Особенно хороши Ольга Жевакина и Ирина Жерякова в роли «подружек» невесты. Хоть на видео снимай и показывай студентам, как надо играть небольшие рольки, в которых нет ни одного актерского «соло», но есть жизнь, характер, судьба, мастерски вплетенные в общий сценический сюжет. Впрочем, это «фирменный» знак педагогической режиссуры Коршунова: ему важнее всего на сцене не изобрести ход или сочинить концепцию, а «заглянуть в лицо», то есть посмотреть в глубину души человека. Из этой исходной установки, в равной мере профессиональной и человеческой, рождаются великолепные актерские создания в поставленных им спектаклях. Навскидку, из первых, вспомнившихся в этот вечер: Василий Бочкарев-Неизвестный («Пучина»), Валерий Баринов-Корпелов («Трудовой хлеб»), Евгения Дмитриева-Круглова и Сергей Потапов-Андрей («День на день не приходится»), Григорий Скряпкин-Митя («Бедность не порок»).
У истоков собственных актерских созданий Александра Коршунова — то же стремление к раскрытию внутренней, духовно-душевной содержательности играемых ролей. Они крупно взяты и круто замешаны: Кисельников, Досужев, Корпелов, Любим Торцов, но особенно — слесарь Егор в «Детях солнца». В каждом из них сильно бьется, яро тоскует, оглашенно ревет, скоморошничает и горько рыдает русская душа.
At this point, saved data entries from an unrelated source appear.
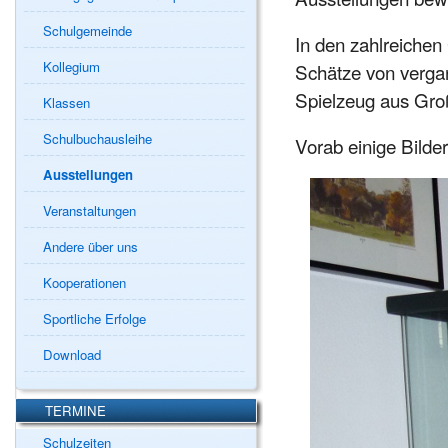
Schulgemeinde
In den zahlreichen
Kollegium
Schätze von verga
Spielzeug aus Gro
Klassen
Schulbuchausleihe
Vorab einige Bilde
Ausstellungen
Veranstaltungen
Andere über uns
Kooperationen
Sportliche Erfolge
Download
TERMINE
Schulzeiten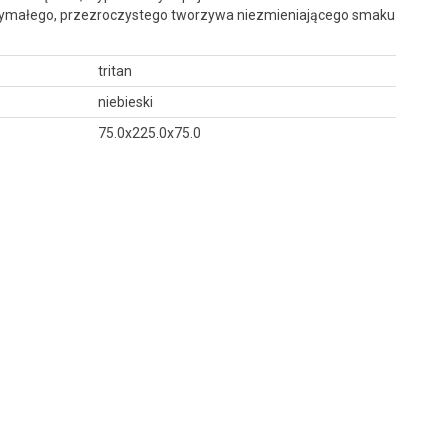
trzymałego, przezroczystego tworzywa niezmieniającego smaku
tritan
niebieski
75.0x225.0x75.0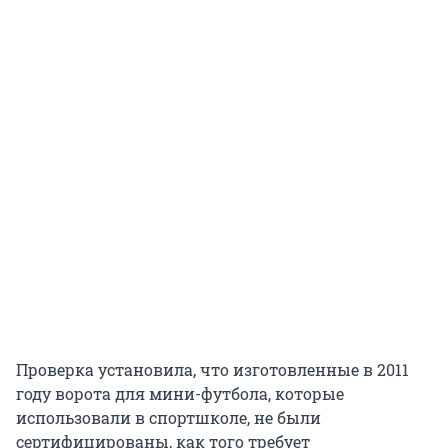
Проверка установила, что изготовленные в 2011
году ворота для мини-футбола, которые
использовали в спортшколе, не были
сертифицированы, как того требует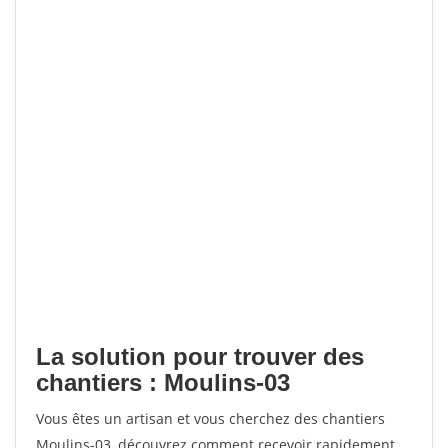
La solution pour trouver des
chantiers : Moulins-03
Vous êtes un artisan et vous cherchez des chantiers
Moulins-03, découvrez comment recevoir rapidement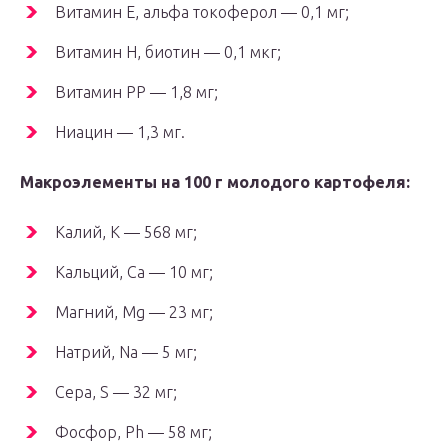
Витамин Е, альфа токоферол — 0,1 мг;
Витамин Н, биотин — 0,1 мкг;
Витамин РР — 1,8 мг;
Ниацин — 1,3 мг.
Макроэлементы на 100 г молодого картофеля:
Калий, K — 568 мг;
Кальций, Ca — 10 мг;
Магний, Mg — 23 мг;
Натрий, Na — 5 мг;
Сера, S — 32 мг;
Фосфор, Ph — 58 мг;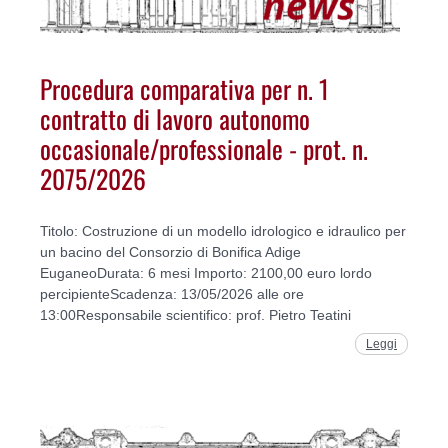
Procedura comparativa per n. 1
contratto di lavoro autonomo
occasionale/professionale - prot. n.
2075/2026
Titolo: Costruzione di un modello idrologico e idraulico per
un bacino del Consorzio di Bonifica Adige
EuganeoDurata: 6 mesi Importo: 2100,00 euro lordo
percipienteScadenza: 13/05/2026 alle ore
13:00Responsabile scientifico: prof. Pietro Teatini
Leggi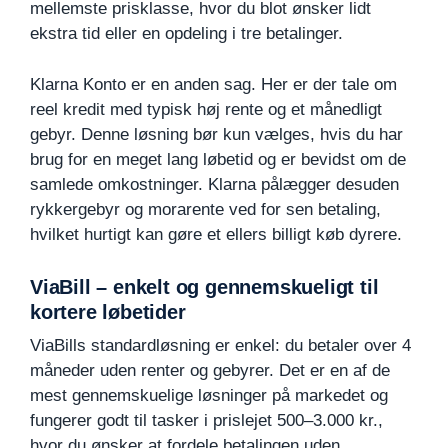
mellemste prisklasse, hvor du blot ønsker lidt
ekstra tid eller en opdeling i tre betalinger.
Klarna Konto er en anden sag. Her er der tale om
reel kredit med typisk høj rente og et månedligt
gebyr. Denne løsning bør kun vælges, hvis du har
brug for en meget lang løbetid og er bevidst om de
samlede omkostninger. Klarna pålægger desuden
rykkergebyr og morarente ved for sen betaling,
hvilket hurtigt kan gøre et ellers billigt køb dyrere.
ViaBill – enkelt og gennemskueligt til
kortere løbetider
ViaBills standardløsning er enkel: du betaler over 4
måneder uden renter og gebyrer. Det er en af de
mest gennemskuelige løsninger på markedet og
fungerer godt til tasker i prislejet 500–3.000 kr.,
hvor du ønsker at fordele betalingen uden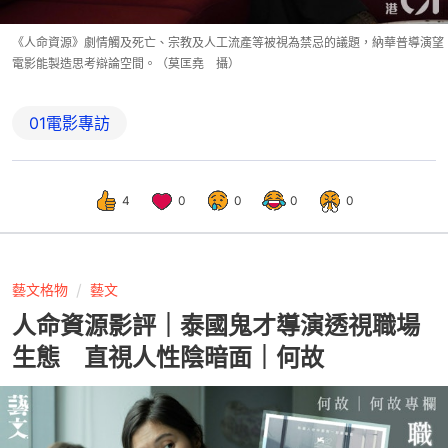
《人命資源》劇情觸及死亡、宗教及人工流產等被視為禁忌的議題，納華普導演望
電影能製造思考辯論空間。（莫匡堯 攝）
01電影專訪
4
0
0
0
0
藝文格物
藝文
人命資源影評｜泰國鬼才導演透視職場
生態 直視人性陰暗面｜何故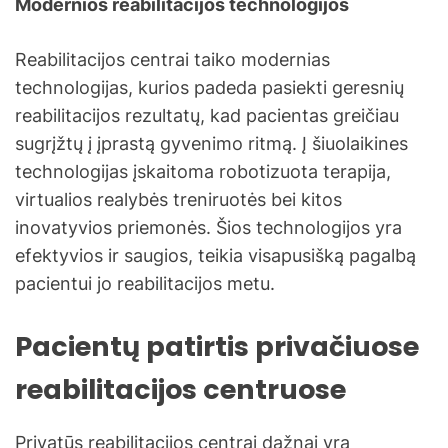
Modernios reabilitacijos technologijos
Reabilitacijos centrai taiko modernias
technologijas, kurios padeda pasiekti geresnių
reabilitacijos rezultatų, kad pacientas greičiau
sugrįžtų į įprastą gyvenimo ritmą. Į šiuolaikines
technologijas įskaitoma robotizuota terapija,
virtualios realybės treniruotės bei kitos
inovatyvios priemonės. Šios technologijos yra
efektyvios ir saugios, teikia visapusišką pagalbą
pacientui jo reabilitacijos metu.
Pacientų patirtis privačiuose
reabilitacijos centruose
Privatūs reabilitacijos centrai dažnai yra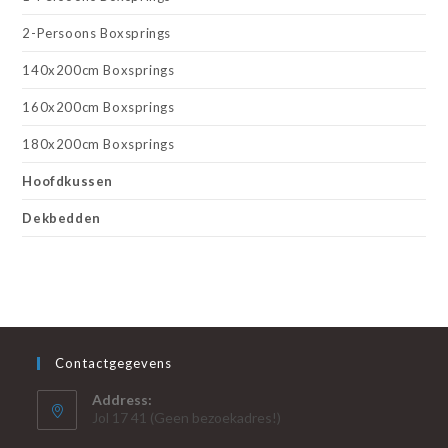
2-Persoons Boxsprings
140x200cm Boxsprings
160x200cm Boxsprings
180x200cm Boxsprings
Hoofdkussen
Dekbedden
Contactgegevens
Address:
Jol 17 41 (Geen bezoekadres!)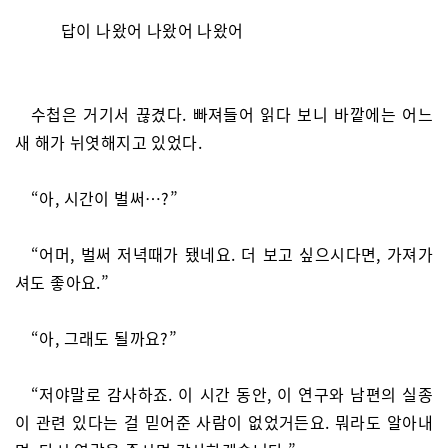
답이 나왔어 나왔어 나왔어
수첩은 거기서 끊겼다. 빠져들어 읽다 보니 바깥에는 어느
새 해가 뉘엿해지고 있었다.
“아, 시간이 벌써…?”
“어머, 벌써 저녁때가 됐네요. 더 보고 싶으시다면, 가져가
셔도 좋아요.”
“아, 그래도 될까요?”
“저야말로 감사하죠. 이 시간 동안, 이 연구와 남편의 실종
이 관련 있다는 걸 믿어준 사람이 없었거든요. 뭐라도 알아내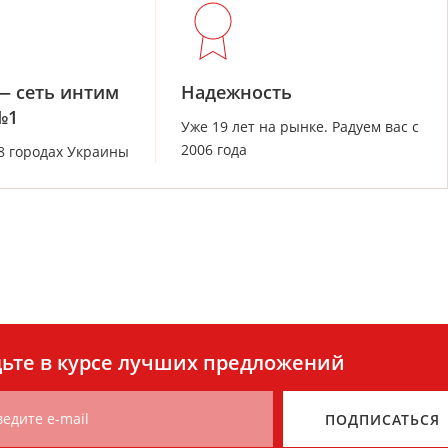
— сеть интим
Надежность
№1
Уже 19 лет на рынке. Радуем вас с
2006 года
28 городах Украины
ьте в курсе лучших предложений
ведите e-mail
ПОДПИСАТЬСЯ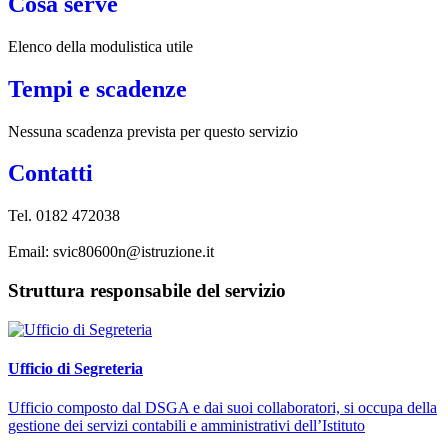
Cosa serve
Elenco della modulistica utile
Tempi e scadenze
Nessuna scadenza prevista per questo servizio
Contatti
Tel. 0182 472038
Email: svic80600n@istruzione.it
Struttura responsabile del servizio
Ufficio di Segreteria
Ufficio composto dal DSGA e dai suoi collaboratori, si occupa della
gestione dei servizi contabili e amministrativi dell’Istituto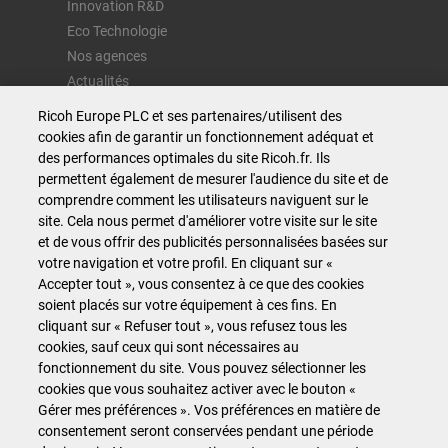
Innovation R&D
Eco Technologie
Nos agences
Actualités
Recrutement
Ricoh Europe PLC et ses partenaires/utilisent des
Contactez-nous
cookies afin de garantir un fonctionnement adéquat et
des performances optimales du site Ricoh.fr. Ils
permettent également de mesurer l'audience du site et de
Nos métiers
comprendre comment les utilisateurs naviguent sur le
site. Cela nous permet d'améliorer votre visite sur le site
Impression
et de vous offrir des publicités personnalisées basées sur
Informatique
votre navigation et votre profil. En cliquant sur «
Accepter tout », vous consentez à ce que des cookies
Télécommunication
soient placés sur votre équipement à ces fins. En
cliquant sur « Refuser tout », vous refusez tous les
Accès Direct
cookies, sauf ceux qui sont nécessaires au
fonctionnement du site. Vous pouvez sélectionner les
Conditions générales d'utilisation
cookies que vous souhaitez activer avec le bouton «
Gérer mes préférences ». Vos préférences en matière de
Politique confidentialité
consentement seront conservées pendant une période
Politique Cookies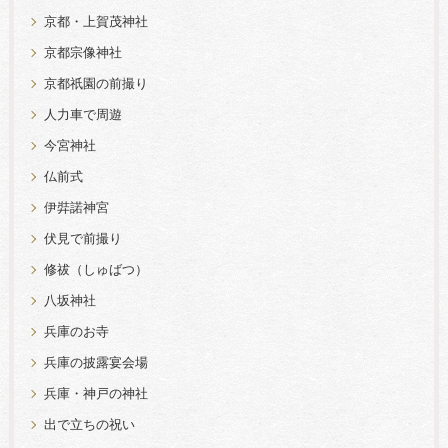
京都・上賀茂神社
京都宗像神社
京都祇園の前撮り
人力車で周遊
今宮神社
仏前式
伊弉諾神宮
伏見で前撮り
修祓（しゅばつ）
八坂神社
兵庫のお寺
兵庫の披露宴会場
兵庫・神戸の神社
出で立ちの祝い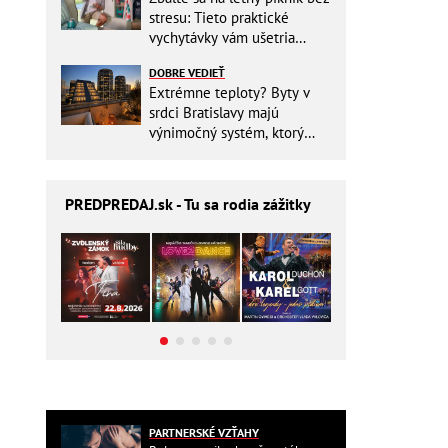
stresu: Tieto praktické
vychytávky vám ušetria
miesto v batohu!
DOBRE VEDIEŤ
Extrémne teploty? Byty v
srdci Bratislavy majú
výnimočný systém, ktorý
ešte aj šetrí náklady
PREDPREDAJ
.sk - Tu sa rodia zážitky
PARTNERSKÉ VZŤAHY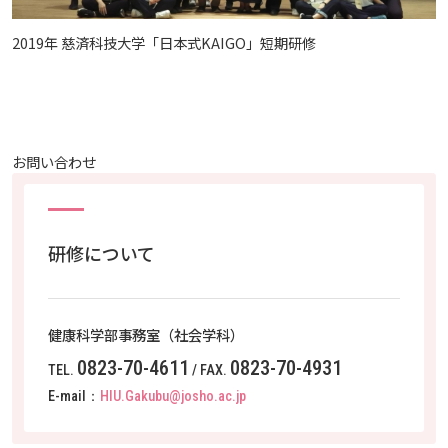
2019年 慈済科技大学「日本式KAIGO」短期研修
お問い合わせ
研修について
健康科学部事務室（社会学科）
0823-70-4611
0823-70-4931
TEL.
/ FAX.
E-mail：
HIU.Gakubu@josho.ac.jp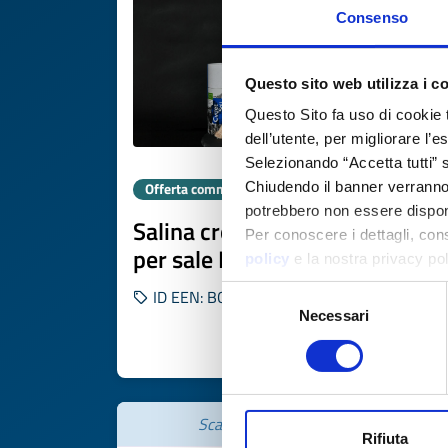
Consenso
Questo sito web utilizza i c
Questo Sito fa uso di cookie 
dell’utente, per migliorare l’
Selezionando “Accetta tutti” s
Chiudendo il banner verranno u
Offerta commerciale
potrebbero non essere disponi
Salina croata cerca distributori
Per conoscere i dettagli, con
per sale BIO
policy
e la nostra privacy po
Selezione
ID EEN: BOHR20251105015
Necessari
del
consenso
SCOPRI DI PIÙ 
Scade il
17 novembre 2026
Rifiuta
Не тонкие извивы интеллигентской психологии, не прихотливая игра актерского воображения, а народная почва, национальная судьба — здесь исток сценических созданий Коршунова. Роль очерчивается резко, печать характера врезывается глубоко, светотень внутреннего и внешнего отчетлива. Для разработки сценического характера берутся две-три краски и накладываются размашисто, густо, бугристо. Но упругие, сильные, грубые натуры в его исполнении всегда изнутри освещены какой-то застенчивой нежностью, сближающей и сливающей воедино личное «я» артиста с исполняемой ролью. За отдельной ролью, конкретной сценической судьбой всегда проступает свойственное ему чувство и знание России. Даже странно, откуда у московского мальчика, рожденного в семье потомственных театральных интеллигентов (а семейная родословная у Александра — на зависть), такое знание потаенных сторон жизни русского простонародья, такое осознанное чувство народности. Александр Коршунов — плоть от плоти русской демократической интеллигенции, не мыслящей свою жизнь в отрыве от общенациональной, народной судьбы. Он в высшей степени сущностный, содержательный артист, в нем глубоко вкоренена школа русского актерства, причем в том ее стиле, жанре и типе, в котором ее сохраняет и культивирует современный Малый театр.
Александру Коршунову — 60! Неужели?
Словно предвидя это восклицание, Валерий Баринов не без юмора сказал со сцены: «Саша, поверь, шестьдесят — это не страшно. Я через это прошел».